** Data follows **

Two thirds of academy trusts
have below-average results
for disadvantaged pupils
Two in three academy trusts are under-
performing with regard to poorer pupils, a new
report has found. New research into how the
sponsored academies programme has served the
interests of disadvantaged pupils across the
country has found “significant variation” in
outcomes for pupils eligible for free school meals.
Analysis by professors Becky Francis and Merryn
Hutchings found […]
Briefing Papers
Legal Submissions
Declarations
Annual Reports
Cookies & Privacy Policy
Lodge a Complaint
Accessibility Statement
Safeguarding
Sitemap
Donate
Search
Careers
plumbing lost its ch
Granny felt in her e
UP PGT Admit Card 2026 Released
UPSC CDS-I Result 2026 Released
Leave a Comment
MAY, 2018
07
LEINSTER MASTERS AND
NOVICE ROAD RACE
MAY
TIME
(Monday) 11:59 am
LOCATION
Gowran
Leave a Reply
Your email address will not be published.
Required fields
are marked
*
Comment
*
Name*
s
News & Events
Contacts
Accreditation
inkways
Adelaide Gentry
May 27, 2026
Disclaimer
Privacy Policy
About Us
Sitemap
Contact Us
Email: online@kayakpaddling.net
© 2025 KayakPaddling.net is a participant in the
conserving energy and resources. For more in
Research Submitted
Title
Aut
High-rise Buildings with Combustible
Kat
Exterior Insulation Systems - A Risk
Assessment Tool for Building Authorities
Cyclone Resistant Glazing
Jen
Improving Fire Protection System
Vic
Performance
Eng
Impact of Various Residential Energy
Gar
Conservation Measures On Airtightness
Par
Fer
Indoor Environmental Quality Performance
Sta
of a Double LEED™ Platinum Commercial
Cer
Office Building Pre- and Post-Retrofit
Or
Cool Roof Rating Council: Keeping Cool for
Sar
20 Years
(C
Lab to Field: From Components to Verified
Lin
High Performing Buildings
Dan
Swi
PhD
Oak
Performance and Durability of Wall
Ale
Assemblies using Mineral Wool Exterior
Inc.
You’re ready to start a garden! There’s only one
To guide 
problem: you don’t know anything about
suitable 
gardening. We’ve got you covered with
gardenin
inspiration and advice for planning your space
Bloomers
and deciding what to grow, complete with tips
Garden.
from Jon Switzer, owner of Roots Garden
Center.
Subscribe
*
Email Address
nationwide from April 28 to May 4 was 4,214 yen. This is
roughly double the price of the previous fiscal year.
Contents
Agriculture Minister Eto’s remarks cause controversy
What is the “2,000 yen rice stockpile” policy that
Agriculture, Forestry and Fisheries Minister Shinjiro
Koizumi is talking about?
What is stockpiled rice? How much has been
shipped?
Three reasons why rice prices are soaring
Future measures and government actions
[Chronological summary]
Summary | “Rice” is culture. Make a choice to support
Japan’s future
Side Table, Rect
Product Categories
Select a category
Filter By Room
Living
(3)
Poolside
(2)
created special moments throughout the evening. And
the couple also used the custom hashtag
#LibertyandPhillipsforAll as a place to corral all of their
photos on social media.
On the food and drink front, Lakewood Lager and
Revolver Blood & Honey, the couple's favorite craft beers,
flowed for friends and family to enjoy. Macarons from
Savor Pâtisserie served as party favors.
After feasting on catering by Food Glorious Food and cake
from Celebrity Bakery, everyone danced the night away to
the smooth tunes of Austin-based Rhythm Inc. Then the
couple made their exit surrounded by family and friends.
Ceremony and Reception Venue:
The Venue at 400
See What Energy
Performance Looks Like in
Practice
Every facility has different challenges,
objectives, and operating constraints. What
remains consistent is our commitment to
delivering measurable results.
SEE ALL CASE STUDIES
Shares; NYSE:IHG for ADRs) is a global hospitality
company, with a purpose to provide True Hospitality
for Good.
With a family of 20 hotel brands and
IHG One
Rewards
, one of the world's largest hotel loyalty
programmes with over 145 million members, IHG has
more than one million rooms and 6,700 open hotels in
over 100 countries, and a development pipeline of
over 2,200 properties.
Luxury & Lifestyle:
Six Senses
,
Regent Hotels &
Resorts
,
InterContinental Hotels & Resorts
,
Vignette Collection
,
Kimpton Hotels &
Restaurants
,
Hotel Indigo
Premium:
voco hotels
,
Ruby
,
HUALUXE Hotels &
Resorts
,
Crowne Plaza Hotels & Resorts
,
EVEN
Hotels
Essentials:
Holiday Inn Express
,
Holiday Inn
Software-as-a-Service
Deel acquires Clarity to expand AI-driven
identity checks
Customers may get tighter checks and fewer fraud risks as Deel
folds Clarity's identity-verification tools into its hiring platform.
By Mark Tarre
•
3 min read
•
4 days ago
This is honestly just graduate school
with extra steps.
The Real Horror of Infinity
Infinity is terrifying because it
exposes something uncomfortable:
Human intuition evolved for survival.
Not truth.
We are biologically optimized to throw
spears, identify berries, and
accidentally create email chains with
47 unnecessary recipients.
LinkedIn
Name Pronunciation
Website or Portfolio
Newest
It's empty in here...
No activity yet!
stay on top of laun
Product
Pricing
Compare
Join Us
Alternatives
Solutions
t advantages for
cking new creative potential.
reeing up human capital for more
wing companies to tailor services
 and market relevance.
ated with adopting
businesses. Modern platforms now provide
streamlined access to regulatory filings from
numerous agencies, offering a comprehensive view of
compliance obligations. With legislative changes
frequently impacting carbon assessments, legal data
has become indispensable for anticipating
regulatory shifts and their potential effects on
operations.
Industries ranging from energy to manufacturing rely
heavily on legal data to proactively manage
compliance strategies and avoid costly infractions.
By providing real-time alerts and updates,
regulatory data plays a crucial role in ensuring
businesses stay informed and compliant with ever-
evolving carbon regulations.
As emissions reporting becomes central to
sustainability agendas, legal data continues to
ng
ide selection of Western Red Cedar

** End of Data **

About this task: Pull every line containing "carbon" from the material above.

The answer:
frequently impacting carbon assessments, legal data
evolving carbon regulations.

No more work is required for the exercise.